Dear Teacher Who Keeps Showing Up,

Wouldn’t it be something if loneliness and loss could be measured on a Richter scale like an earthquake?

It would be wild if a tool could register the seismic divide of a heart split wide open or quantify the crippling agony of missing the touch of another person.

If such a device existed, I wonder what we would do with the empirical data?

If we could see an isolated grandmother in a frayed recliner with a half-completed word search measuring at say a 10, would we pick up the phone to say hello?

If we could see a daughter mourning the unexpected loss of her father measuring at say a 20, would we make every attempt to do something- anything, even if it was the wrong thing?

A wise person once told me that the issue today is not that we have an empathy problem but rather we have a connectivity problem.

This person was right. In an era when we're “supposedly” more connected than ever, we are, ironically, incredibly disconnected.

It’s an elementary definition for sure, but to me, connectivity is a mere showing up for others each day. It’s saying, “I’m here. What can I do?” This is what teachers do so well.

They show up. On good days, bad days, cold days, hot days, sad days, wet days, sick days, scary days, fun days, even boring days, they keep showing up.

In a year dipped in the ink of anguish, the unwavering presence of a teacher is a huge comfort to a teenager grappling with the stamp of uncertainty on every front.

It’s the very reason he begins to sob uncontrollably at the first glance of his teacher in the greeting line of his mother’s funeral.

Without a single word, her presence alone teaches him the greatest lesson he will ever learn. Love is merely showing up.

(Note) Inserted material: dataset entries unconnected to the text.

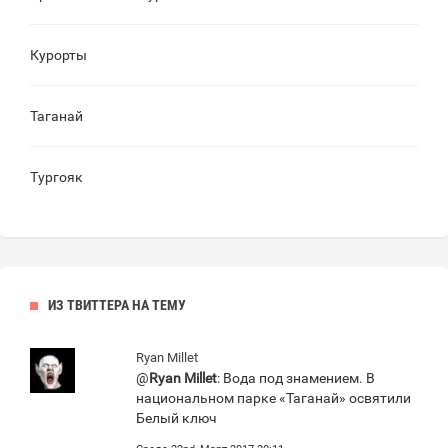
Курорты
Таганай
Тургояк
ИЗ ТВИТТЕРА НА ТЕМУ
Ryan Millet
@
Ryan Millet
: Вода под знамением. В
национальном парке «Таганай» освятили
Белый ключ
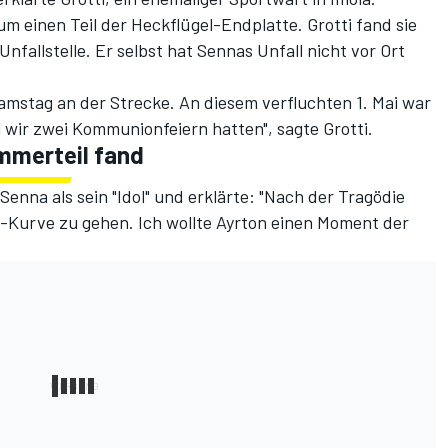
m einen Teil der Heckflügel-Endplatte. Grotti fand sie
nfallstelle. Er selbst hat
Sennas Unfall
nicht vor Ort
amstag an der Strecke. An diesem verfluchten 1. Mai war
il wir zwei Kommunionfeiern hatten", sagte Grotti.
mmerteil fand
Senna als sein "Idol" und erklärte: "Nach der Tragödie
o-Kurve zu gehen. Ich wollte Ayrton einen Moment der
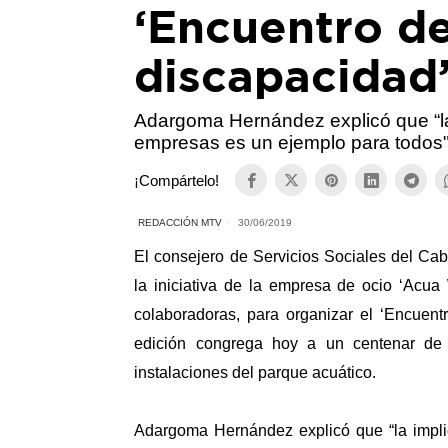
‘Encuentro d
discapacidad
Adargoma Hernández explicó que “la 
empresas es un ejemplo para todos
¡Compártelo!
REDACCIÓN MTV
30/06/2019
El consejero de Servicios Sociales del Ca
la iniciativa de la empresa de ocio ‘Acua 
colaboradoras, para organizar el ‘Encuen
edición congrega hoy a un centenar de
instalaciones del parque acuático.
Adargoma Hernández explicó que “la impli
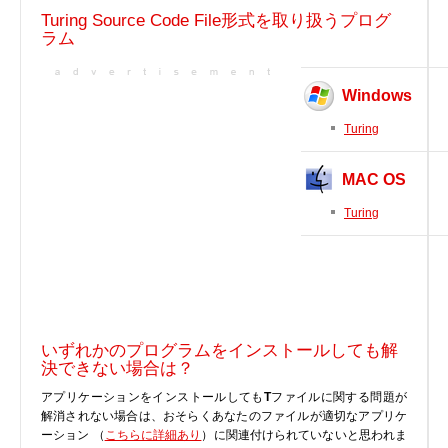
実行ファイル
Turing Source Code File形式を取り扱うプログ
ラム
フォントファイル
ゲームファイル
Windows
GISファイル
ページレイアウトファイル
Turing
その他のファイル
MAC OS
プラグインファイル
プラグインファイル
Turing
設定ファイル
表計算ファイル
システムファイル
テキストファイル
いずれかのプログラムをインストールしても解
ベクトル画像ファイル
決できない場合は？
動画ファイル
アプリケーションをインストールしても
T
ファイルに関する問題が
インターネットファイル
解消されない場合は、おそらくあなたのファイルが適切なアプリケ
ーション （
こちらに詳細あり
）に関連付けられていないと思われま
ドライバのカテゴリー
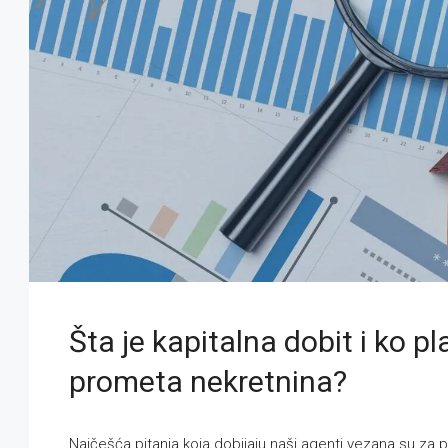
Šta je kapitalna dobit i ko plaća kapitalnu dobit prilikom
prometa nekretnina?
Najčešća pitanja koja dobijaju naši agenti vezana su za po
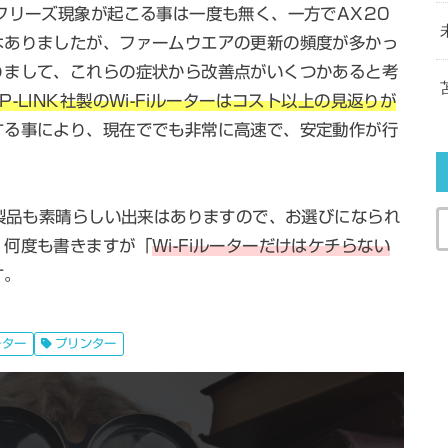
フリーズ現象が起こる事は一度も無く、一方でAX20
はありましたが、ファームウエアの更新の頻度が多かっ
りまして、これらの症状から改善点がいくつかあると考
TP-LINK社製のWi-Fiルーターはコスト以上の見返りが
する事により、現在ででも非常に高速で、安定動作が行
の製品も素晴らしい出来はありますので、お選びになられ
、何度も書きますが「
Wi-Fiルーターだけはケチらない
す。
ーター
プリンター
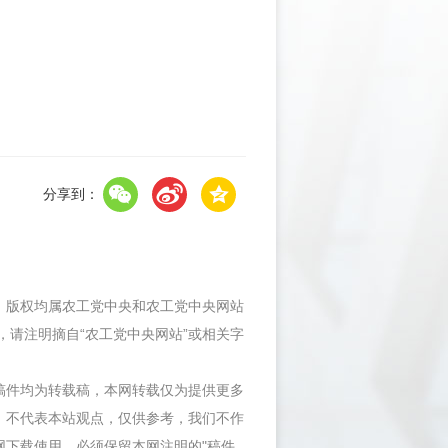
分享到：
件，版权均属农工党中央和农工党中央网站
，请注明摘自“农工党中央网站”或相关字
等稿件均为转载稿，本网转载仅为提供更多
，不代表本站观点，仅供参考，我们不作
网下载使用，必须保留本网注明的"稿件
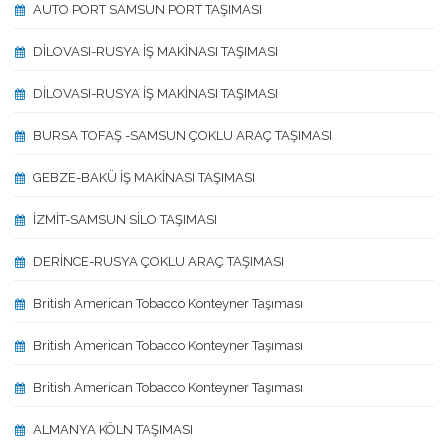
AUTO PORT SAMSUN PORT TAŞIMASI
DİLOVASI-RUSYA İŞ MAKİNASI TAŞIMASI
DİLOVASI-RUSYA İŞ MAKİNASI TAŞIMASI
BURSA TOFAŞ -SAMSUN ÇOKLU ARAÇ TAŞIMASI
GEBZE-BAKÜ İŞ MAKİNASI TAŞIMASI
İZMİT-SAMSUN SİLO TAŞIMASI
DERİNCE-RUSYA ÇOKLU ARAÇ TAŞIMASI
British American Tobacco Konteyner Taşıması
British American Tobacco Konteyner Taşıması
British American Tobacco Konteyner Taşıması
ALMANYA KÖLN TAŞIMASI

Teachers, this year is hard. You’re tapped out, frustrated beyond measure, even scared. You don’t know what to tell kids about the civil unrest in our nation or the cruelty of sudden loss. You don’t know how to help them fight their demons or save them from destruction. You can’t muster up the willpower for another motivational speech of futility, and deep down you wonder if maybe something inside of you broke this year- the ability to feel deeply and not grow calloused to the tremendous suffering all around you. You’re not alone.

In this uncertain world, I think we need to give ourselves permission to feel whatever we feel without apology and understand that it may morph into a hundred different emotions by night fall. We need to be okay with not having the answers. Nobody does. Fortunately, I don’t think kids need, want, or expect their teachers to have the answers right now.

Could it be that the empirical data reveals their greatest need is simply having someone who keeps showing up?